The posterior interosseous nerve runs from cervical vertebrae seven and eight (C7 and C8) and descends on the interosseous membrane, in front of the Extensor pollicis longus muscle. The posterior interosseous nerve may be entrapped at the Arcade of Frosche, which is part of the Supinator muscle. Posterior interosseous neuropathy is purely a motor syndrome resulting in finger drop and radial wrist deviation on extension. The PIN innervates the following muscles Extensor carpi radialis brevis, Extensor digitorum, Extensor digiti minimi, Extensor carpi ulnaris, Supinator, Abductor pollicis longus, Extensor pollicis brevis, Extensor policis longus, & Extensor indicis. Patients commonly have tenderness over lateral epicondyle & almost always have tenderness more distally over the arcade of Frosche. Pain complaints are almost always experienced with resisted supination of the forearm and frequently with resisted pronation. Full pronation of forearm produces pressure on the PIN by the sharp tendinous edge of the origin of ECRB muscle. This is why most often we correlate this injury with lateral epicondylitis in its early stages. Also the Tinel Test usually proves positive and the patient may feel buzzing in the forearm hand after this provocative test.

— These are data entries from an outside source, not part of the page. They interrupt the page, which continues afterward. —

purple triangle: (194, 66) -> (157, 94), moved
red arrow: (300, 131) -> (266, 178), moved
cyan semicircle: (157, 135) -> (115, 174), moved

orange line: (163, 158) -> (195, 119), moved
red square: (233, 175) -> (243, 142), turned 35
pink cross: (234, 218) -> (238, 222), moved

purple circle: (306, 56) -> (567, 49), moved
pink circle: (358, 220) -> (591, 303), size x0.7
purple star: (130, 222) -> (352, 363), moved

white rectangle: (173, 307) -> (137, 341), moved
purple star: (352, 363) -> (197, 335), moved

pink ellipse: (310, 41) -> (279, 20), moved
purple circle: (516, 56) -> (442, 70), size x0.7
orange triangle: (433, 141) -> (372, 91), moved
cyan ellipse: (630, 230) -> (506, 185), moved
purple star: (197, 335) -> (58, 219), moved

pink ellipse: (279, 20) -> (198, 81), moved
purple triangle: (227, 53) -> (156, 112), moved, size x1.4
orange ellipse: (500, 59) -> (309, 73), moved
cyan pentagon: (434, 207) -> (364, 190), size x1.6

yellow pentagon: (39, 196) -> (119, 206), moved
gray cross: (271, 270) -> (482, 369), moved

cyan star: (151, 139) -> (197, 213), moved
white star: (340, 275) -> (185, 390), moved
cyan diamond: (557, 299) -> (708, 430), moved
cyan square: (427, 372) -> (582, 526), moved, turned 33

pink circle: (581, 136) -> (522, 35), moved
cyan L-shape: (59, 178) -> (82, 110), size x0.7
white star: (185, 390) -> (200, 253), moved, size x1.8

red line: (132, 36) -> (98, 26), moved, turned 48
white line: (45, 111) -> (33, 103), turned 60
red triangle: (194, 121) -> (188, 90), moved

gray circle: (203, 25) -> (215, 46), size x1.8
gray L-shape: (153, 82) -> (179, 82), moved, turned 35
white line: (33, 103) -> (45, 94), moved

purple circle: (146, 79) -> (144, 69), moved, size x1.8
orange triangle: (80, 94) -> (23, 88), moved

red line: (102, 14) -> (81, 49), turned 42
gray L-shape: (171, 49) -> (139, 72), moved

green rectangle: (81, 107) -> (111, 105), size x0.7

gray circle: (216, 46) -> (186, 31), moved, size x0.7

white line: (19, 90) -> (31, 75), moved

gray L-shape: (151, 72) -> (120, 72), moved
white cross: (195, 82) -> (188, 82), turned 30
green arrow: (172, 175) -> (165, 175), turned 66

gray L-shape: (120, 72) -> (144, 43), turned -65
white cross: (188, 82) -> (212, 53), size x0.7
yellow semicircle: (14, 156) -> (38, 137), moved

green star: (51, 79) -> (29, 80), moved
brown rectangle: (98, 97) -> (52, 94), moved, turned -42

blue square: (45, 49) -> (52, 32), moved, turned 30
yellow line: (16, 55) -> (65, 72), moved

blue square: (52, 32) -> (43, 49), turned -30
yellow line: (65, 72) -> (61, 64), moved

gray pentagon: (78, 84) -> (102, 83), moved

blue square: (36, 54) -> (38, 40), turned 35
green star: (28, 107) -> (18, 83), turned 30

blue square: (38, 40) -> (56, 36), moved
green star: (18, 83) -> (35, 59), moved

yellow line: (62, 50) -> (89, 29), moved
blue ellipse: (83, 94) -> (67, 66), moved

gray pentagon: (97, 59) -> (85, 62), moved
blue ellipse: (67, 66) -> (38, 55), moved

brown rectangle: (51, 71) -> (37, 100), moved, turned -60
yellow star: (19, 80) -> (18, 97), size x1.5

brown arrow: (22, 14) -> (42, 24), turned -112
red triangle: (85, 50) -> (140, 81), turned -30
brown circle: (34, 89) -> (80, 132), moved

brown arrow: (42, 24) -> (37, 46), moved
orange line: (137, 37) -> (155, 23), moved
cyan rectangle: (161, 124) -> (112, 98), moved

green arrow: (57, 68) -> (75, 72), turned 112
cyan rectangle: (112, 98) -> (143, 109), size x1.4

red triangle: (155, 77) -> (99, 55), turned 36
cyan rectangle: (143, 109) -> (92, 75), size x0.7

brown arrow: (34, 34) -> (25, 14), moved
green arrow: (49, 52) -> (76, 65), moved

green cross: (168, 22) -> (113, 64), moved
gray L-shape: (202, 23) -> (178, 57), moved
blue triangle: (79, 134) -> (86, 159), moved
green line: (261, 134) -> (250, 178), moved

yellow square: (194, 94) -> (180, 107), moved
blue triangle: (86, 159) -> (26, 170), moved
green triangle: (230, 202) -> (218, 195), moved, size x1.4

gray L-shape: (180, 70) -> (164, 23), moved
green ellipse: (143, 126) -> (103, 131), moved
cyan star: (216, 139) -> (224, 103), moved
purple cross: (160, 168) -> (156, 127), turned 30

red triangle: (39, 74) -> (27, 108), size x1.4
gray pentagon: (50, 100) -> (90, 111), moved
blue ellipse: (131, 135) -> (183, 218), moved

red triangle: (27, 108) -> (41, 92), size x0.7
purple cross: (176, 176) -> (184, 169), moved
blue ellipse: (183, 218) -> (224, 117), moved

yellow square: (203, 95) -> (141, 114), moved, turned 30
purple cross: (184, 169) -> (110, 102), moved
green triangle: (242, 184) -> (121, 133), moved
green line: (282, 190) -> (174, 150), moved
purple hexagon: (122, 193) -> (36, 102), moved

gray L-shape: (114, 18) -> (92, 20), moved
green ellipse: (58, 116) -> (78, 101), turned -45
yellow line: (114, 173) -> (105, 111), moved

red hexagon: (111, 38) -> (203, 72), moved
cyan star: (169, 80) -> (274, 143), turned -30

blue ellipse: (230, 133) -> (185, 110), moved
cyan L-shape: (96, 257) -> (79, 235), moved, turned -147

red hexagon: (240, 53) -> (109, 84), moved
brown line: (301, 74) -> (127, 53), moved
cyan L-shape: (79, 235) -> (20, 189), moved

Treatment for this at the initial onset of the complaint is optimal. The research shows an indirect relationship between time to treatment and prognosis. The physical agent of choice is moist heat and paraffin if available. Longitudinal and cross friction massage is prescribed along with radiocapitular joint mobs, Radio-Ulnar mobs, active and passive release treatments along with neural flossing of the peripheral nerve. Positional release techniques work great, both static and dynamic flexibility exercises are critical, and strength exercises is also prescribed for both acute and long term maintenance.

Next time your patient points to that point two to three fingers below their elbow at the fleshy part of their forearm (near the brachioradialis muscle adjacent to the wrist extensors), make sure PINS is in your differential diagnosis.